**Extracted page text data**
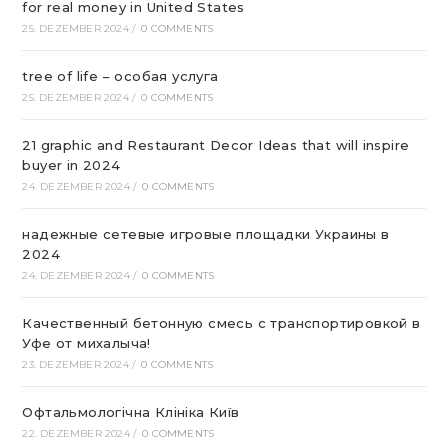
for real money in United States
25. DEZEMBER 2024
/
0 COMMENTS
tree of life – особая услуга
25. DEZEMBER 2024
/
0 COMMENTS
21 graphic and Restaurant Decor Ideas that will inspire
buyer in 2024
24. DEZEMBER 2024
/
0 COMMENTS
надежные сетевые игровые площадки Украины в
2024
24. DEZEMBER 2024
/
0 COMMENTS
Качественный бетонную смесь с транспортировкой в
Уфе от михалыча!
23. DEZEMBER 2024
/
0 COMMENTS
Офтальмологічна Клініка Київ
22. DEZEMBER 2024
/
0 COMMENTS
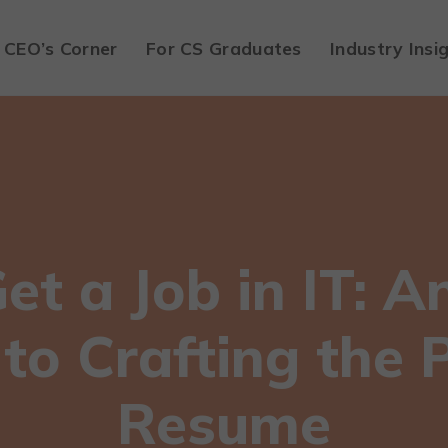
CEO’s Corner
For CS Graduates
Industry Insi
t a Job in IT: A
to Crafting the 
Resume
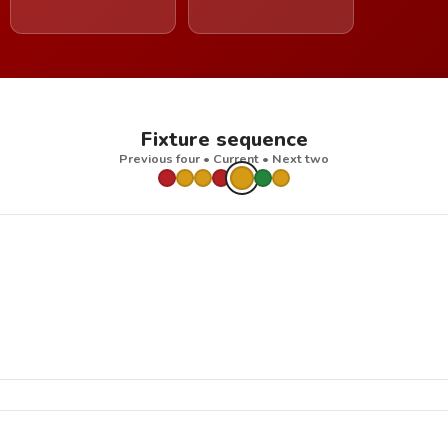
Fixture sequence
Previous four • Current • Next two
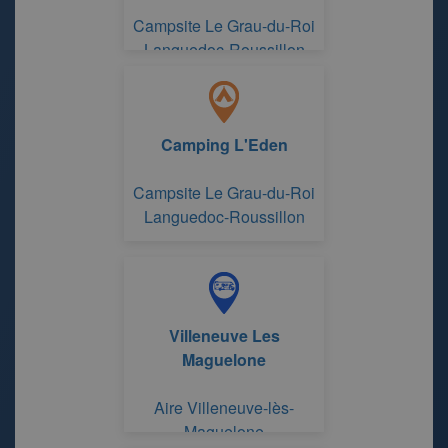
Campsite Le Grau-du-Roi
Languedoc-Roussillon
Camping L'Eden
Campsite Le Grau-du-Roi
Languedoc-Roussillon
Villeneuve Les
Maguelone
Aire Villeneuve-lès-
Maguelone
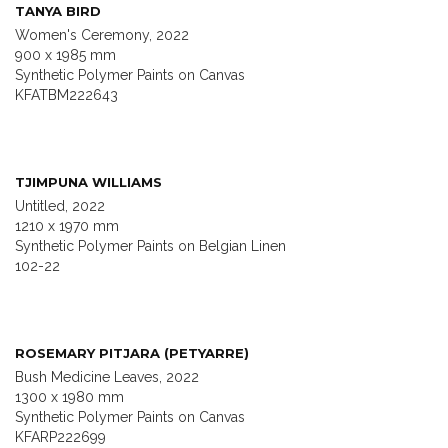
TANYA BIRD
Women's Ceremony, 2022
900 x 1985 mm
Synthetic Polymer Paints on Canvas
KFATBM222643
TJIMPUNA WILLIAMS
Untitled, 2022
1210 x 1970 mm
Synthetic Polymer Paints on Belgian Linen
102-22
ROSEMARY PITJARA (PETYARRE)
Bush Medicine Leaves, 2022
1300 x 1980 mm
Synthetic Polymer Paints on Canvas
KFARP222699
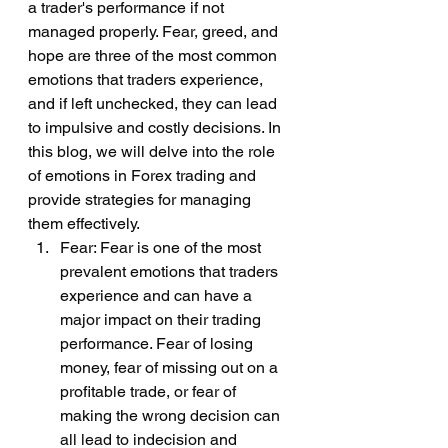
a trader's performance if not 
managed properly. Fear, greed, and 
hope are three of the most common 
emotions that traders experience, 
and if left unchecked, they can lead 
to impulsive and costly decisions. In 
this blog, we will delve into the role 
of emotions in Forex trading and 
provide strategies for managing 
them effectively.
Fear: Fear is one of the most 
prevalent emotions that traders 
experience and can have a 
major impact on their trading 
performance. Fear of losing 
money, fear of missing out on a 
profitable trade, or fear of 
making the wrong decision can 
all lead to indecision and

**Task directions**
Could you transcribe the records above exactly, leaving out any pictures?

**Response area**
for real money in United States
25. DEZEMBER 2024
/
0 COMMENTS
tree of life – особая услуга
25. DEZEMBER 2024
/
0 COMMENTS
21 graphic and Restaurant Decor Ideas that will inspire
buyer in 2024
24. DEZEMBER 2024
/
0 COMMENTS
надежные сетевые игровые площадки Украины в
2024
24. DEZEMBER 2024
/
0 COMMENTS
Качественный бетонную смесь с транспортировкой в
Уфе от михалыча!
23. DEZEMBER 2024
/
0 COMMENTS
Офтальмологічна Клініка Київ
22. DEZEMBER 2024
/
0 COMMENTS
CEO’s Corner
For CS Graduates
Industry Insi
t a Job in IT: A
to Crafting the 
Resume
Fixture sequence
Previous four • Current • Next two
Campsite Le Grau-du-Roi
Languedoc-Roussillon
Camping L'Eden
Campsite Le Grau-du-Roi
Languedoc-Roussillon
Villeneuve Les
Maguelone
Aire Villeneuve-lès-
Maguelone
TANYA BIRD
Women's Ceremony, 2022
900 x 1985 mm
Synthetic Polymer Paints on Canvas
KFATBM222643
TJIMPUNA WILLIAMS
Untitled, 2022
1210 x 1970 mm
Synthetic Polymer Paints on Belgian Linen
102-22
ROSEMARY PITJARA (PETYARRE)
Bush Medicine Leaves, 2022
1300 x 1980 mm
Synthetic Polymer Paints on Canvas
KFARP222699
a trader's performance if not 
managed properly. Fear, greed, and 
hope are three of the most common 
emotions that traders experience, 
and if left unchecked, they can lead 
to impulsive and costly decisions. In 
this blog, we will delve into the role 
of emotions in Forex trading and 
provide strategies for managing 
them effectively.
Fear: Fear is one of the most 
prevalent emotions that traders 
experience and can have a 
major impact on their trading 
performance. Fear of losing 
money, fear of missing out on a 
profitable trade, or fear of 
making the wrong decision can 
all lead to indecision and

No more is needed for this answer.